A gas attendant is Downsview, Kanthasamy has been ordered deported by Canadian immigration authorities.

But his 13-year-old son, Thushyanthan, is allowed to stay.

“If I am taken away I’d have to commit suicide – there is no other way,” said a weeping Kanthasamy, his calloused hands holding his face.

On Oct. 30, an immigration officer sent Kanthasamy a letter saying after his personal circumstances were “carefully reviewed… there are insufficient compelling humanitarian and compassionate considerations” to keep him in the country.

But the refugee division of the immigration and refugee board ruled it is unsafe for the child to return to Sri Lanka, said lawyer Max Berger who is representing the Kanthasamys.

If Thushyanthan returns to Sri Lanka he will be recruited by the rebel group the Tamil Tigers, which enlists boys as young as 10 in their fight against the majority group, the Sinhalese.

Under the United Nations charter, the Grade 8 student qualifies as a convention refugee because of his “race and membership in a particular social group – that as a young Tamil male from the north of Sri Lanka,” wrote Judge Barbara Fraser, of the Refugee Division, in her decision to keep Thushyanthan here.

Fraser also ruled that the best interest of the child “would be served being here with his father in Canada.”

Kanthasamy said on his return to the island he would be “arrested at the airport and I would be retained and tortured.”

A civil war has been raging in the country for 13 years and thousands have died.

Berger has appealed to the Federal Court, but he said he isn’t sure they will offer a remedy.
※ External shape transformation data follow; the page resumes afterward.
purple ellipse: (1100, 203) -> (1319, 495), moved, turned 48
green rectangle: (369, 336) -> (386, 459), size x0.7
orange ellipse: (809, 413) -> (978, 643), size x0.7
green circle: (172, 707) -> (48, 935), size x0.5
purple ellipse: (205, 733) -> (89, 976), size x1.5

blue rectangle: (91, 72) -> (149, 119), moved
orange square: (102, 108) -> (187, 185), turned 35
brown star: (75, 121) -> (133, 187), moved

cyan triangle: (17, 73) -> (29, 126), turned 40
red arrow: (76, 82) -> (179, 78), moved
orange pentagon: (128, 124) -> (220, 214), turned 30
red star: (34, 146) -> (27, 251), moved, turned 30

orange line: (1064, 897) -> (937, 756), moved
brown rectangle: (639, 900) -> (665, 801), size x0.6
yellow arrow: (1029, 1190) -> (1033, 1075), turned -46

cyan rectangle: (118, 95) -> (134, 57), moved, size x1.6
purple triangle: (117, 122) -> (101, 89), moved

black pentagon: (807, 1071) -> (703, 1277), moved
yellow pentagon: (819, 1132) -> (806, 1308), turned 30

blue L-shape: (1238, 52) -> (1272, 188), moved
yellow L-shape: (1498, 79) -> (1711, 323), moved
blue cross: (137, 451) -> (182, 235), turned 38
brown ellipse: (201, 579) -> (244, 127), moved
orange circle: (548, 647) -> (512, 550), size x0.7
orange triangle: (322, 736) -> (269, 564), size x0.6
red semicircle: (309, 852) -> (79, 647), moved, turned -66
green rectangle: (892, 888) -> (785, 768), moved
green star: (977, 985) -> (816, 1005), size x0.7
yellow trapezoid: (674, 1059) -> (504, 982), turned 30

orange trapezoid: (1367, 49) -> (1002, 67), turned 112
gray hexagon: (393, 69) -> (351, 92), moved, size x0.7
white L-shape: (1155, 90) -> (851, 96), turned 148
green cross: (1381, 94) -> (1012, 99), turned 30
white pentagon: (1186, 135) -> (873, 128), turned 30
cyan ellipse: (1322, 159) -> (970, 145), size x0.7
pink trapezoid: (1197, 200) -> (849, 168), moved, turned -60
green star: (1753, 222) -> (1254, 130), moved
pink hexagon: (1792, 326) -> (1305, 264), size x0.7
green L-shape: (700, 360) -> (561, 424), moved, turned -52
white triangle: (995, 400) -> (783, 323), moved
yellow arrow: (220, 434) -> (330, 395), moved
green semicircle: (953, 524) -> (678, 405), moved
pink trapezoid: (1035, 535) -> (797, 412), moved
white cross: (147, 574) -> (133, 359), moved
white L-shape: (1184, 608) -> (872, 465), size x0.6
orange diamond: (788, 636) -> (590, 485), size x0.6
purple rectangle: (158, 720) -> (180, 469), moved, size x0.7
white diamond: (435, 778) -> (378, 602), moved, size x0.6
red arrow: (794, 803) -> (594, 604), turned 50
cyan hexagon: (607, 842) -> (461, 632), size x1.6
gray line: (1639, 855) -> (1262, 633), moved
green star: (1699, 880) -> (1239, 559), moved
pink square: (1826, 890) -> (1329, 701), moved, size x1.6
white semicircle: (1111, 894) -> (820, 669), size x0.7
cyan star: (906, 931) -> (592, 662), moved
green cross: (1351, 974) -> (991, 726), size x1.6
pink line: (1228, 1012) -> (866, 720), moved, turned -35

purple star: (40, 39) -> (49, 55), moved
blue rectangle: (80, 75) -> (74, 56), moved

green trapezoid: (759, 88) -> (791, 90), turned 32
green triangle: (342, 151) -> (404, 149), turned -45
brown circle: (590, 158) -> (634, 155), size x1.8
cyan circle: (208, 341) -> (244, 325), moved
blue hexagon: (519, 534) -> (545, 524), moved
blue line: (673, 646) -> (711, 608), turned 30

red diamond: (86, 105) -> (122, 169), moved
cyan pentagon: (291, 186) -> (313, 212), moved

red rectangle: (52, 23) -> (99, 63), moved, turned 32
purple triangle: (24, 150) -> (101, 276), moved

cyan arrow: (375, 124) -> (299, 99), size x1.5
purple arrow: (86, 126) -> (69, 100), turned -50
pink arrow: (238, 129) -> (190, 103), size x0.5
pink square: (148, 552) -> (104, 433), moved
“This is a mindless decision made by a faceless bureaucrat and I think the average Canadian would be shocked by the notion of a father and son being wrenched apart this way,” said Berger, who represents many of the 100,000 Tamil refugees who have fled to Canada in the last few years.

Kanthasamy said he has a brother who has been living here since 1987 and who works in a plastics factory. But his brother is unable to care for his son.